## TASK TO CARRY OUT
This exercise calls for the line with "Custom Subscription", the line with "Engages digital-savvy fans", and all lines between them in the material below, output exactly and with no other lines.

## DATA

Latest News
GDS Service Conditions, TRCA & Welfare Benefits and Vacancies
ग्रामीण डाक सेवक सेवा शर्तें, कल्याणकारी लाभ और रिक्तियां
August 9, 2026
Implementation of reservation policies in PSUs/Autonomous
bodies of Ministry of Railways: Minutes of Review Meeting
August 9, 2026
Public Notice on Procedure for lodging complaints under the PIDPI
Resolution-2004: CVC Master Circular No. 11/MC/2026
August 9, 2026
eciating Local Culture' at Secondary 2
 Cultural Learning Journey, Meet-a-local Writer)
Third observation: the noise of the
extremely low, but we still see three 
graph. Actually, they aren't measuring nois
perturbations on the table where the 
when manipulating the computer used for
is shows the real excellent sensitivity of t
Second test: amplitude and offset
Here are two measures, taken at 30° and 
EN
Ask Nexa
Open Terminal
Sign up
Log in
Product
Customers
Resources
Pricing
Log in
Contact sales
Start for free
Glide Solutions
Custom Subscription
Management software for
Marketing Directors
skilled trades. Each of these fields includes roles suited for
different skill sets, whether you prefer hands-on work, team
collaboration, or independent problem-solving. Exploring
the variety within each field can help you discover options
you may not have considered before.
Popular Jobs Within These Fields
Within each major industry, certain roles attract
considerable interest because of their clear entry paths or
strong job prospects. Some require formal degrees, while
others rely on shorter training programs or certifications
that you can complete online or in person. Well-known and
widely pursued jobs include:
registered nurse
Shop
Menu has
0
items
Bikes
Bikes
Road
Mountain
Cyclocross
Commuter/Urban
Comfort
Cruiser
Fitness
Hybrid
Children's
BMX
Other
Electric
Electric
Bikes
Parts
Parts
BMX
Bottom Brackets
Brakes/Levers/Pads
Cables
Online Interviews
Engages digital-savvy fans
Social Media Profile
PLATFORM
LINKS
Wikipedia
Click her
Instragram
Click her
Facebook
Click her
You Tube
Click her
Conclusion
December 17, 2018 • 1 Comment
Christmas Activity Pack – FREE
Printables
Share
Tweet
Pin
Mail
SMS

## ANSWER TO THIS TASK
Custom Subscription
Management software for
Marketing Directors
skilled trades. Each of these fields includes roles suited for
different skill sets, whether you prefer hands-on work, team
collaboration, or independent problem-solving. Exploring
the variety within each field can help you discover options
you may not have considered before.
Popular Jobs Within These Fields
Within each major industry, certain roles attract
considerable interest because of their clear entry paths or
strong job prospects. Some require formal degrees, while
others rely on shorter training programs or certifications
that you can complete online or in person. Well-known and
widely pursued jobs include:
registered nurse
Shop
Menu has
0
items
Bikes
Bikes
Road
Mountain
Cyclocross
Commuter/Urban
Comfort
Cruiser
Fitness
Hybrid
Children's
BMX
Other
Electric
Electric
Bikes
Parts
Parts
BMX
Bottom Brackets
Brakes/Levers/Pads
Cables
Online Interviews
Engages digital-savvy fans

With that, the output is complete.